Material for this task below:

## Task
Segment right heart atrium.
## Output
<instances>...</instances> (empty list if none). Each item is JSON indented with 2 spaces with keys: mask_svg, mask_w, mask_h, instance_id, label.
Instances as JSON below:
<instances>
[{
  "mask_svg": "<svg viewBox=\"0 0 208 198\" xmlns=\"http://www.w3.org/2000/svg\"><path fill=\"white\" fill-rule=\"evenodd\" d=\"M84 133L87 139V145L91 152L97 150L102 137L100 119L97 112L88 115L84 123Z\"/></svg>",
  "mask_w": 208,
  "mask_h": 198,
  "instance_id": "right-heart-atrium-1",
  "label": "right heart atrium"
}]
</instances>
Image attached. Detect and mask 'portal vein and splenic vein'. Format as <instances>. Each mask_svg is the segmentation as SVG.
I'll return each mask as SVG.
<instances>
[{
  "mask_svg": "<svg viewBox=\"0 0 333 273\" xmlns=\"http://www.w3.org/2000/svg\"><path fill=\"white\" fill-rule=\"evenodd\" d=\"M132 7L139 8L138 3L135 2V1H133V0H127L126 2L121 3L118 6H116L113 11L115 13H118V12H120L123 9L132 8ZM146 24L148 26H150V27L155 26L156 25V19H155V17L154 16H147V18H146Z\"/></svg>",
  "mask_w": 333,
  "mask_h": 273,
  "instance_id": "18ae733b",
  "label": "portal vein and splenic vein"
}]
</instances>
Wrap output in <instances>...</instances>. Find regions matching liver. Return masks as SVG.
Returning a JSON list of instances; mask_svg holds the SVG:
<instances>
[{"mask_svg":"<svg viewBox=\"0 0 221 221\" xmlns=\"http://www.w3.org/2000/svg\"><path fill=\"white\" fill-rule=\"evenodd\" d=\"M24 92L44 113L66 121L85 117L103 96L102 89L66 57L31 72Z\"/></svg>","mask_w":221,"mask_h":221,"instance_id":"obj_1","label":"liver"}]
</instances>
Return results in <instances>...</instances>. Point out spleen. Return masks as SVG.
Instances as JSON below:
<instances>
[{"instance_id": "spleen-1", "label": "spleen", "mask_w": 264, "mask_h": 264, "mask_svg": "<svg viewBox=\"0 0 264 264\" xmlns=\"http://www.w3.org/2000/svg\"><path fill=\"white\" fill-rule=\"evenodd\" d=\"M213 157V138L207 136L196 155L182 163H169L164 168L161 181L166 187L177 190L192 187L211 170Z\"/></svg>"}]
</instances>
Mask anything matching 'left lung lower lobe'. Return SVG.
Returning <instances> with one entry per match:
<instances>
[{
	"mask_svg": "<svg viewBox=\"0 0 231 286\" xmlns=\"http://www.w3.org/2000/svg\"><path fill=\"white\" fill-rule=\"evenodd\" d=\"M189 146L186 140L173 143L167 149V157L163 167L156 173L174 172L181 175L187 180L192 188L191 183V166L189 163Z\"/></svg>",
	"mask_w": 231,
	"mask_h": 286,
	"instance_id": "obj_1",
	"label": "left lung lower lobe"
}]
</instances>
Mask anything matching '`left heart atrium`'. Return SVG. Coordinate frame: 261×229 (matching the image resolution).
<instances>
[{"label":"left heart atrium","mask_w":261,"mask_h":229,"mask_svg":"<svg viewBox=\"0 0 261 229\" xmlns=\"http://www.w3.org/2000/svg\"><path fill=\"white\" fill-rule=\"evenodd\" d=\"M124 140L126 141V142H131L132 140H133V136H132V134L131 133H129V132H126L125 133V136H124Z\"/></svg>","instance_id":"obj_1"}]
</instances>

End of Material for this task.

Each line from the one containing "Mask anything matching 'left" through the last line of the entries above is to be returned exactly, and no others.

→ Written solution
Mask anything matching 'left lung lower lobe'. Return SVG.
Returning <instances> with one entry per match:
<instances>
[{
	"mask_svg": "<svg viewBox=\"0 0 231 286\" xmlns=\"http://www.w3.org/2000/svg\"><path fill=\"white\" fill-rule=\"evenodd\" d=\"M189 146L186 140L173 143L167 149V157L163 167L156 173L174 172L181 175L187 180L192 188L191 183V166L189 163Z\"/></svg>",
	"mask_w": 231,
	"mask_h": 286,
	"instance_id": "obj_1",
	"label": "left lung lower lobe"
}]
</instances>
Mask anything matching '`left heart atrium`'. Return SVG. Coordinate frame: 261×229 (matching the image resolution).
<instances>
[{"label":"left heart atrium","mask_w":261,"mask_h":229,"mask_svg":"<svg viewBox=\"0 0 261 229\" xmlns=\"http://www.w3.org/2000/svg\"><path fill=\"white\" fill-rule=\"evenodd\" d=\"M124 140L126 141V142H131L132 140H133V136H132V134L131 133H129V132H126L125 133V136H124Z\"/></svg>","instance_id":"obj_1"}]
</instances>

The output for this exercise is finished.